Mr. P.E. Van Zon, advocaat te 's-Hertogenbosch, heeft cassatie ingesteld. Mr. R.J. Baumgardt, advocaat te Spijkenisse, heeft een schriftuur ingezonden, houdende zeven middelen van cassatie.
3.1.
Het eerste, tweede en derde middel klagen over innerlijke tegenstrijdigheden in de bewezenverklaringen van resp. de feiten 1 primair, 2 primair en 3. De middelen lenen zich voor een gezamenlijke bespreking. Deze tegenstrijdigheden bestaan erin dat de feitelijke gedragingen waarvoor verdachte is veroordeeld, resp. waarop het oogmerk van de criminele organisatie was gericht, niet aansluiten bij de in de bewezenverklaring genoemde bepalingen van de Opiumwet. Zo is verdachte onder 1 primair veroordeeld voor het tezamen en in vereniging met anderen opzettelijk buiten het grondgebied van Nederland brengen, als bedoeld in artikel 1 lid 4 en 5 van de Opiumwet, van heroïne, cocaïne en amfetamine, maar artikel 1 lid 4 van de Opiumwet heeft betrekking op gedragingen die mede worden begrepen onder het binnen het grondgebied van Nederland brengen. Voor feit 2 primair geldt mut.mut. hetzelfde, maar nu wat betreft hennep en hasjiesj.

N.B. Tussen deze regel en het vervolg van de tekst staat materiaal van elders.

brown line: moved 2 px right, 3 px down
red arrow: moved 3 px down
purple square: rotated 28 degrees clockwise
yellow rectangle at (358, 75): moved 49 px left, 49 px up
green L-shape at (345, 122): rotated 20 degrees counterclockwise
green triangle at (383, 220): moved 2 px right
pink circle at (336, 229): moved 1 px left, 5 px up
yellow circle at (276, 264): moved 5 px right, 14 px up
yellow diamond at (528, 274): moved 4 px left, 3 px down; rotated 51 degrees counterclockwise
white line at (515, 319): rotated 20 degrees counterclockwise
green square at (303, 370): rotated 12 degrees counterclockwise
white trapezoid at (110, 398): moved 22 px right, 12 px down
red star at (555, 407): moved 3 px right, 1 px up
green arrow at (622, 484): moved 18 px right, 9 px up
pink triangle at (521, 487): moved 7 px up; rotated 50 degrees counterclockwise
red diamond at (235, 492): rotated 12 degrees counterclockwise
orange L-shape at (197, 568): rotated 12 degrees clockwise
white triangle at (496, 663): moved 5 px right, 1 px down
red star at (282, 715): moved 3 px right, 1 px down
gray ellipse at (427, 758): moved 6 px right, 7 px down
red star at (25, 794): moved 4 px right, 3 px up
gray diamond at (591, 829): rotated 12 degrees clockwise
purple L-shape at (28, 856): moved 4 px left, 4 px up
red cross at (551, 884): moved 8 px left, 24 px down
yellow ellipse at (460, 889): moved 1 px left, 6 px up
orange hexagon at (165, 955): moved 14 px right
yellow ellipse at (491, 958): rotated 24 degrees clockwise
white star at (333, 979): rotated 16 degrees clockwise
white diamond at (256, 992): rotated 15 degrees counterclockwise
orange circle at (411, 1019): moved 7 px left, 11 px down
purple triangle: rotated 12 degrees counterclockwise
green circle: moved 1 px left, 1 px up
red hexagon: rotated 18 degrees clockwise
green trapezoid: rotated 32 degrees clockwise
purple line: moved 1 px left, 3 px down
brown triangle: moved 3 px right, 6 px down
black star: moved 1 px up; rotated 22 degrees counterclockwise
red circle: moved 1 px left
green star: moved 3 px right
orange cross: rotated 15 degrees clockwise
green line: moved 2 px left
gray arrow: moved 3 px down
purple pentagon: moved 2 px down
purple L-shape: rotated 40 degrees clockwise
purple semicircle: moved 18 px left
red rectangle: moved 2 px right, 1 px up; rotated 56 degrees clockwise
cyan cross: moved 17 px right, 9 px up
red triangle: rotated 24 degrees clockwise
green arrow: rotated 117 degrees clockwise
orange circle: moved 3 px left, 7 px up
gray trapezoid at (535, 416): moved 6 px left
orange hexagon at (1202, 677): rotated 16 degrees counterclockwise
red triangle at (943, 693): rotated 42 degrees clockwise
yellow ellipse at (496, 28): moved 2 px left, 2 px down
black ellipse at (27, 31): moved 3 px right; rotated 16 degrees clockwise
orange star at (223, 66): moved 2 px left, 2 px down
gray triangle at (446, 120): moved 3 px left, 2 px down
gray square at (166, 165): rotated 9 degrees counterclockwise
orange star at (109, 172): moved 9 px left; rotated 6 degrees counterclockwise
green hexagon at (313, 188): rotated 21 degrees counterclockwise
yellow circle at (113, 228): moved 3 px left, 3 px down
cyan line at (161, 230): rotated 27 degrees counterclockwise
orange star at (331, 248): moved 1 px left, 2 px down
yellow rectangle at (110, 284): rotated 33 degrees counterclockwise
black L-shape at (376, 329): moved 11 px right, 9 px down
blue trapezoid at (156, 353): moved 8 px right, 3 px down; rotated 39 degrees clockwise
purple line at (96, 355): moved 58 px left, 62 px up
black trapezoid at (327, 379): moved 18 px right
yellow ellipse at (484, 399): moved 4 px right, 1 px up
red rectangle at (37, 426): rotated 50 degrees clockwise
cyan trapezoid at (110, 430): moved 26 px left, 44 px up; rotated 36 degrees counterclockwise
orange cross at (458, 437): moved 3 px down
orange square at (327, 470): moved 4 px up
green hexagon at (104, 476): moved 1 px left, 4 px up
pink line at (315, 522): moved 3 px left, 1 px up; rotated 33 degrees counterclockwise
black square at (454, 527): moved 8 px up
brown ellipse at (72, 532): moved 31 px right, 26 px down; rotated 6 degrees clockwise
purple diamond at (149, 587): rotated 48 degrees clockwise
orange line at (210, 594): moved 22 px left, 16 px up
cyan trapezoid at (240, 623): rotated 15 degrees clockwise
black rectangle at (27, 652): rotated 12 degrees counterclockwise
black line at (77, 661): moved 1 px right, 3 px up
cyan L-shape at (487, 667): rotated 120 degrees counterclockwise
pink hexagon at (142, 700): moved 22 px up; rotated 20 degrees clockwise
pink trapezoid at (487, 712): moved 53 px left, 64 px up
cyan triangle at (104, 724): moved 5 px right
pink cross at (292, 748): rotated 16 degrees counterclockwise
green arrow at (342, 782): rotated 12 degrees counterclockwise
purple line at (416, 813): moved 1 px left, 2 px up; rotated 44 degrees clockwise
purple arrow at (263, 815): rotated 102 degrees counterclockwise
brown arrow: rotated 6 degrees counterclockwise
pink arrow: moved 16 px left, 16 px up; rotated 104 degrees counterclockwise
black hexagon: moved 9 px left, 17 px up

Feit 3 beschrijft het oogmerk van de organisatie als te zijn gericht op het meermalen buiten het grondgebied van Nederland brengen van heroïne, cocaïne, amfetamine, hennep en hasjiesj, maar verwijst ten onrechte in dit verband naar artikel 10, derde, vierde en vijfde lid en/of artikel 11, derde, vierde en vijfde lid van de Opiumwet.
3.2.
De middelen zijn gegrond maar behoeven niet tot vernietiging te leiden indien de Hoge Raad bereid is de bewezenverklaringen te lezen zonder vermelding van de onderdelen van de Opiumwet die niet van toepassing zijn op de onderscheiden bewezenverklaringen.
4.1.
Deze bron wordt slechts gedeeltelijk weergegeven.